The overall anticoagulant effect of warfarin is due primarily to its inhibition of the vitamin K-dependent gamma-carboxylation of clotting factors II, VII, IX, and X ("vitamin K-dependent clotting factors"). However, warfarin also decreases carboxylation of proteins C and S, which normally exert an anticoagulant effect (through proteolysis and deactivation of factors V and VIII). Protein C has a short half-life, so its anticoagulant activity is reduced quickly when warfarin therapy is initiated, by about 50% within the first day. During this time, the vitamin K-dependent clotting factors II, IX, and X continue to exert a procoagulant effect as they have longer half-lives (factor VII has a short half-life similar to protein C).

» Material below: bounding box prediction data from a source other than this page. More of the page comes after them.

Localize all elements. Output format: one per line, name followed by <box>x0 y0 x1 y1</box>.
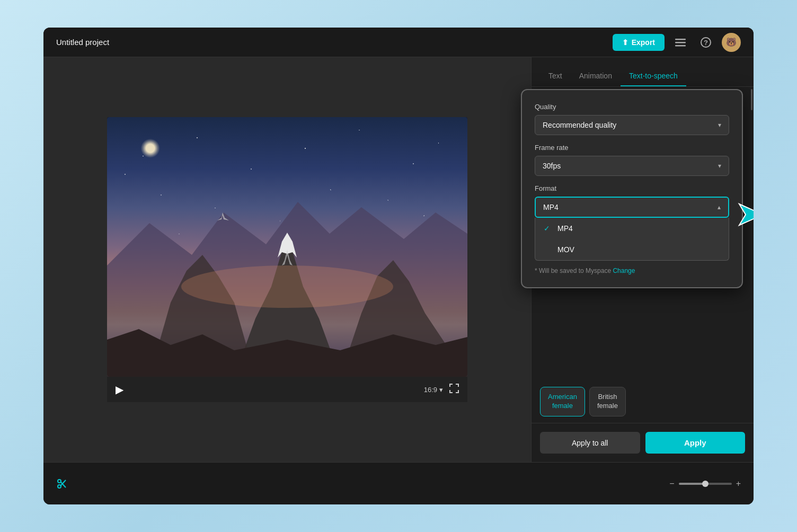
scroll-indicator <box>751 89 752 110</box>
frame-rate-label: Frame rate <box>535 144 729 152</box>
controls-right: 16:9 ▾ <box>424 384 459 395</box>
bottom-bar: − + <box>43 462 754 504</box>
export-icon: ⬆ <box>622 38 628 47</box>
mountain-svg <box>107 117 467 377</box>
svg-marker-14 <box>739 204 754 225</box>
format-value: MP4 <box>543 203 559 211</box>
quality-value: Recommended quality <box>543 121 616 129</box>
apply-button[interactable]: Apply <box>645 432 746 454</box>
quality-select[interactable]: Recommended quality ▾ <box>535 115 729 135</box>
menu-icon-button[interactable] <box>671 33 690 52</box>
svg-point-12 <box>181 265 393 308</box>
zoom-slider[interactable] <box>679 483 732 485</box>
export-dialog-container: Quality Recommended quality ▾ Frame rate… <box>521 89 743 288</box>
aspect-ratio-selector[interactable]: 16:9 ▾ <box>424 386 443 394</box>
svg-rect-2 <box>675 45 686 47</box>
voice-chip-american-female[interactable]: Americanfemale <box>540 387 585 416</box>
project-title: Untitled project <box>56 38 109 47</box>
frame-rate-select[interactable]: 30fps ▾ <box>535 156 729 176</box>
play-icon: ▶ <box>116 383 123 396</box>
frame-rate-chevron: ▾ <box>718 162 721 170</box>
action-buttons: Apply to all Apply <box>532 423 754 462</box>
export-dialog: Quality Recommended quality ▾ Frame rate… <box>521 89 743 288</box>
export-label: Export <box>632 38 655 47</box>
tab-animation[interactable]: Animation <box>571 65 621 86</box>
video-area: ▶ 16:9 ▾ <box>43 57 531 462</box>
zoom-slider-thumb <box>702 481 709 487</box>
export-button[interactable]: ⬆ Export <box>613 34 665 51</box>
avatar[interactable]: 🐻 <box>722 33 741 52</box>
aspect-ratio-label: 16:9 <box>424 386 437 394</box>
fullscreen-icon <box>449 384 459 393</box>
quality-label: Quality <box>535 103 729 111</box>
main-content: ▶ 16:9 ▾ <box>43 57 754 462</box>
video-frame <box>107 117 467 377</box>
format-dropdown: ✓ MP4 ✓ MOV <box>535 218 729 261</box>
zoom-controls: − + <box>669 479 741 489</box>
right-panel: Text Animation Text-to-speech <box>531 57 754 462</box>
mp4-label: MP4 <box>557 224 573 233</box>
topbar-actions: ⬆ Export ? 🐻 <box>613 33 741 52</box>
voice-chips: Americanfemale Britishfemale <box>532 383 754 423</box>
svg-rect-0 <box>675 39 686 40</box>
storage-note: * Will be saved to Myspace Change <box>535 267 729 274</box>
zoom-in-button[interactable]: + <box>736 479 741 489</box>
aspect-ratio-chevron: ▾ <box>439 386 443 394</box>
format-select[interactable]: MP4 ▴ <box>535 197 729 218</box>
american-female-label: Americanfemale <box>548 393 577 410</box>
zoom-out-button[interactable]: − <box>669 479 674 489</box>
format-label: Format <box>535 184 729 192</box>
mov-label: MOV <box>557 245 574 254</box>
timeline-scissor-button[interactable] <box>56 478 68 490</box>
tab-text[interactable]: Text <box>540 65 571 86</box>
change-link[interactable]: Change <box>613 267 635 274</box>
british-female-label: Britishfemale <box>597 393 618 410</box>
format-chevron: ▴ <box>718 203 721 211</box>
scissor-icon <box>56 478 68 490</box>
apply-all-button[interactable]: Apply to all <box>540 432 640 454</box>
format-option-mp4[interactable]: ✓ MP4 <box>535 218 729 239</box>
voice-chip-british-female[interactable]: Britishfemale <box>589 387 626 416</box>
timeline-tools <box>56 478 68 490</box>
play-button[interactable]: ▶ <box>116 383 123 396</box>
cursor-arrow-container <box>734 196 754 235</box>
svg-rect-1 <box>675 42 686 43</box>
format-option-mov[interactable]: ✓ MOV <box>535 239 729 260</box>
quality-chevron: ▾ <box>718 121 721 129</box>
frame-rate-value: 30fps <box>543 162 561 170</box>
mountain-background <box>107 117 467 377</box>
help-icon: ? <box>701 37 711 48</box>
hamburger-icon <box>675 37 686 48</box>
help-icon-button[interactable]: ? <box>696 33 715 52</box>
mp4-check-icon: ✓ <box>544 224 552 233</box>
fullscreen-button[interactable] <box>449 384 459 395</box>
cursor-arrow-icon <box>734 196 754 233</box>
topbar: Untitled project ⬆ Export ? 🐻 <box>43 28 754 57</box>
panel-tabs: Text Animation Text-to-speech <box>532 57 754 87</box>
video-controls: ▶ 16:9 ▾ <box>107 377 467 402</box>
svg-text:?: ? <box>704 39 708 47</box>
app-window: Untitled project ⬆ Export ? 🐻 <box>43 28 754 504</box>
tab-text-to-speech[interactable]: Text-to-speech <box>621 65 686 86</box>
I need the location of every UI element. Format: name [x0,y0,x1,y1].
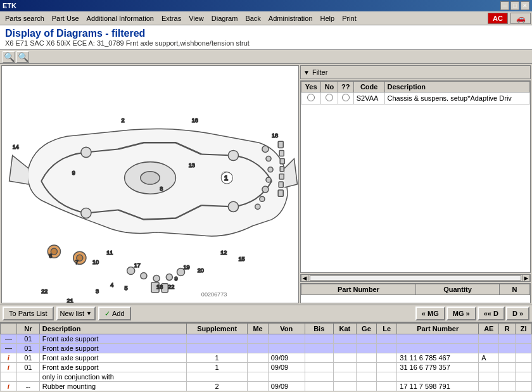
menu-extras[interactable]: Extras [158,13,185,23]
to-parts-list-label: To Parts List [9,310,48,317]
row-icon: — [1,334,17,344]
mg-next-button[interactable]: MG » [446,307,476,320]
to-parts-list-button[interactable]: To Parts List [3,307,54,320]
svg-text:18: 18 [156,284,163,290]
menu-view[interactable]: View [185,13,208,23]
menu-diagram[interactable]: Diagram [208,13,242,23]
row-nr: 01 [16,334,39,344]
svg-text:6: 6 [49,253,52,259]
row-description: only in conjunction with [39,372,186,382]
row-icon [1,372,17,382]
svg-point-3 [81,208,91,218]
parts-row-4[interactable]: only in conjunction with [1,372,532,382]
svg-text:00206773: 00206773 [201,291,227,298]
row-ge [356,344,376,353]
menu-help[interactable]: Help [317,13,339,23]
row-icon: i [1,363,17,372]
th-bis: Bis [305,324,333,334]
svg-point-24 [166,274,172,281]
row-kat [333,344,356,353]
maximize-button[interactable]: □ [510,1,519,10]
d-prev-button[interactable]: «« D [478,307,505,320]
svg-point-10 [266,177,271,182]
svg-rect-15 [279,150,284,156]
col-n: N [500,284,530,295]
svg-point-5 [228,201,238,212]
scroll-right-btn[interactable]: ► [522,274,530,282]
parts-row-1[interactable]: — 01 Front axle support [1,344,532,353]
row-von [268,372,305,382]
row-bis [305,372,333,382]
row-r [499,372,516,382]
row-supplement: 1 [186,353,248,363]
svg-point-8 [266,156,271,161]
radio-yes[interactable] [307,94,315,101]
menu-back[interactable]: Back [241,13,264,23]
row-zi [516,353,532,363]
row-le [377,372,397,382]
col-no: No [321,82,338,92]
row-le [377,334,397,344]
parts-row-2[interactable]: i 01 Front axle support 1 09/09 31 11 6 … [1,353,532,363]
row-icon: — [1,344,17,353]
row-nr [16,372,39,382]
svg-text:17: 17 [134,262,141,269]
menu-administration[interactable]: Administration [265,13,317,23]
radio-question[interactable] [342,94,350,101]
new-list-button[interactable]: New list ▼ [56,307,96,320]
add-label: Add [112,310,125,317]
dropdown-arrow-icon: ▼ [86,310,92,317]
row-nr: 01 [16,344,39,353]
row-le [377,363,397,372]
menu-bar: Parts search Part Use Additional Informa… [0,11,532,25]
zoom-out-button[interactable]: 🔍 [16,51,29,63]
menu-print[interactable]: Print [338,13,360,23]
zoom-out-icon: 🔍 [18,52,28,62]
scroll-left-btn[interactable]: ◄ [301,274,308,282]
svg-text:1: 1 [224,175,228,182]
svg-text:15: 15 [238,256,244,262]
row-r [499,344,516,353]
menu-parts-search[interactable]: Parts search [1,13,48,23]
row-ae: A [479,353,499,363]
row-me [248,382,268,391]
red-icon-button[interactable]: AC [488,13,508,24]
svg-text:11: 11 [106,250,113,256]
th-r: R [499,324,516,334]
h-scrollbar[interactable]: ◄ ► [300,274,531,282]
menu-additional-info[interactable]: Additional Information [83,13,158,23]
parts-row-0[interactable]: — 01 Front axle support [1,334,532,344]
row-von: 09/09 [268,363,305,372]
row-description: Rubber mounting [39,382,186,391]
mg-prev-button[interactable]: « MG [415,307,445,320]
zoom-in-button[interactable]: 🔍 [3,51,15,63]
car-icon-button[interactable]: 🚗 [510,13,531,24]
menu-part-use[interactable]: Part Use [48,13,83,23]
add-button[interactable]: ✓ Add [98,307,131,320]
svg-text:5: 5 [125,285,128,291]
parts-row-3[interactable]: i 01 Front axle support 1 09/09 31 16 6 … [1,363,532,372]
svg-text:19: 19 [184,264,190,270]
col-question: ?? [338,82,353,92]
row-supplement [186,344,248,353]
row-description: Front axle support [39,353,186,363]
radio-no[interactable] [326,94,333,101]
row-le [377,344,397,353]
code-cell: S2VAA [353,92,384,104]
svg-point-2 [141,172,160,184]
row-ae [479,372,499,382]
row-supplement: 2 [186,382,248,391]
th-part-number: Part Number [397,324,479,334]
row-me [248,344,268,353]
svg-point-6 [228,150,238,160]
th-le: Le [377,324,397,334]
close-button[interactable]: ✕ [521,1,529,10]
row-von [268,344,305,353]
row-part-number [397,344,479,353]
parts-row-5[interactable]: i -- Rubber mounting 2 09/09 17 11 7 598… [1,382,532,391]
row-me [248,334,268,344]
d-next-button[interactable]: D » [506,307,529,320]
desc-cell: Chassis & suspens. setup*Adaptive Driv [384,92,529,104]
minimize-button[interactable]: ─ [500,1,509,10]
row-icon: i [1,382,17,391]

This difference in half-lives translates into a transient hypercoagulable state:

Decreased protein C (anticoagulant) activity → procoagulant effect
Persistent clotting factor II, IX, and X activity → procoagulant effect

Thrombosis and clot can interrupt blood flow to the skin and lead to skin necrosis. For this reason, overlapping coadministration of heparin ("heparin bridge") is commonly used when warfarin is initiated. The risk of warfarin-induced skin necrosis is increased in patients with a preexisting protein C deficiency, as well as in those started on a large loading dose of warfarin.

(Choice A) Warfarin affects coagulation factor carboxylation, not synthesis.

(Choice B) Factor VII inhibition by warfarin has an anticoagulant effect.

(Choice C) Warfarin does not have a major direct effect on factor XI activity that would cause skin necrosis.

(Choices D and F) Fibrinogen and prothrombin activity may be impacted downstream, but this is not the primary process affected by warfarin.

Educational objective:
Warfarin inhibits proteins C and S (natural anticoagulants present in blood), which can lead to skin necrosis, particularly in patients with protein C or S deficiency. This complication is usually seen in the first few days of warfarin therapy.